The things people design become evermore intangible. Who’d have thought, a few years back, that the design of images on screens would become a key part of every graphic designer’s portfolio, and a massive new cottage industry? Now think ahead a bit. Websites have become a staple of the business: what’s the next area to move into?

It won’t be a graphics thing. The first big design challenge of the 21st century, even more ephemeral than the Web, will have almost no visual presence. If it works, you may not even be aware that designers are involved. It is the creation of quietness.

The art and science of acoustics is only now emerging from its primitive phase – which is why there are so many acoustically awful concert halls around the world, all of which are now the subject of retrospective acoustic Band-Aid. The delivery of near-perfect sound to an auditorium – or the realisation that good sound is only one ingredient of a good concert hall – is now an established discipline. Not so its opposite: the suppression of noise.

Noise is the curse of the modern world: it always gets worse, and the measures to deal with it must necessarily always lag behind the nuisance. This has been the case in Britain since medieval times – complaints about noise in cities, particularly London, are as old as the metropolis itself. In Ancient Rome, an apparently common complaint was the noise of houses falling down, so badly were they built. More usually, the historic source of the problem has been noisy traders, or vehicles, or rowdy crowds.

What do I mean by noise always getting worse? It’s to do with the way it changes its quality. People can get used not only to a surprisingly high level of constant background noise, but also to sudden bursts of noise, so long as they are regular and familiar, as you get if you live by a railway line, or under the flightpath to an airport. But if the character of the noise changes, or if it happens more often, or at different times, you suddenly notice it again, then you complain. As they do near Heathrow.

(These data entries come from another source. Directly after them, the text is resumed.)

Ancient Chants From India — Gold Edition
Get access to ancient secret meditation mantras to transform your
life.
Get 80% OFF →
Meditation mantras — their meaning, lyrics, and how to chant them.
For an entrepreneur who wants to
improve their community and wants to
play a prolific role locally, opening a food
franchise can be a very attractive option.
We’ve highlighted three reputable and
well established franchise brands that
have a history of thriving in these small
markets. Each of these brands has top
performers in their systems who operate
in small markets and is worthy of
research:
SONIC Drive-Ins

Visit Norman Foster’s office and you’ll see white, rectangular panels hanging near the ceiling of the drawing-office. These are anti-noise devices. They generate acoustic waves which counteract the general hubbub. Allegedly. As no-one has ever turned them off while I’ve been I can’t tell the difference. But if they work, plenty of fashionable restaurants and bars could use the technology. Maybe then you could hear what the person next to you is saying.

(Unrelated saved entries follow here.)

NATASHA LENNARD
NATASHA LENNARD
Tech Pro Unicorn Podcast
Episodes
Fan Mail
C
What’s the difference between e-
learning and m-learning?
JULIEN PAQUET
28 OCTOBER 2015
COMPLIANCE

This same technology is talked about in car design, but it is certainly not yet widespread. It is possible to incorporate it into the vehicle to counteract the wearying effects of road and engine noise. No doubt aeroplane manufacturers are also studying the technology, though they don’t yet seem to apply it. Which is why the Bose Corporation, famous for its clever miniaturised music systems, now markets anti-noise headsets with planes in mind. They look like ordinary headphones, but they do the opposite: they cancel out the surround-sound. They create quietness for you.

This kind of thinking will become very important. Most UK housing wasn’t designed to withstand the aural impact of today’s sound systems. No more are cars designed to contain the noise produced by their in-car systems. One study found that a single car with a faulty exhaust silencer, travelling six miles through London at night, is all it takes to wake up many thousands of people. The same applies to thudding bass-notes from boom-box cars.

As for background noise, the main offender, apart from traffic, is office equipment. Inside the office, all the various gadgets combine to produce a constant background hum. Outside, cheap air conditioning plant broadcasts noise over a wide area. Canary Wharf is notorious for this. But even in most homes, there is now so much electrical equipment on permanent standby that noise is generated constantly.

There is the design challenge: to create environments where unwelcome noise is cancelled out. Obviously legislation can help a bit to suppress noise at source, but you suspect not much. Nor can the whole developed world be fitted with Norman Foster anti-noise panels. Somehow, someone has to develop a way for each of us to move around in a personal zone of relative peace – but not isolation. We won’t all be walking around wearing headphones. Whoever develops the technology, designs a virtually invisible personal platform for it, and markets it, will be one very rich hero.